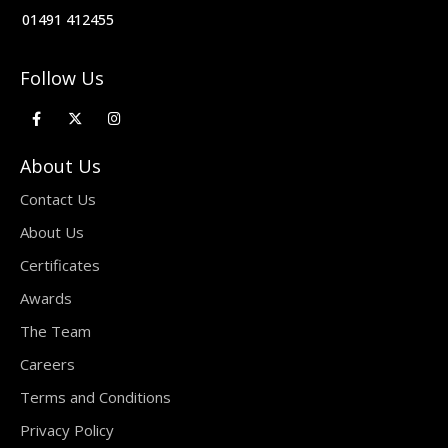
01491 412455
Follow Us
About Us
Contact Us
About Us
Certificates
Awards
The Team
Careers
Terms and Conditions
Privacy Policy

::::::::::

▶ **Assignment**
Output every entry above exactly, minus the pictures.

▶ **Output below**
01491 412455
Follow Us
About Us
Contact Us
About Us
Certificates
Awards
The Team
Careers
Terms and Conditions
Privacy Policy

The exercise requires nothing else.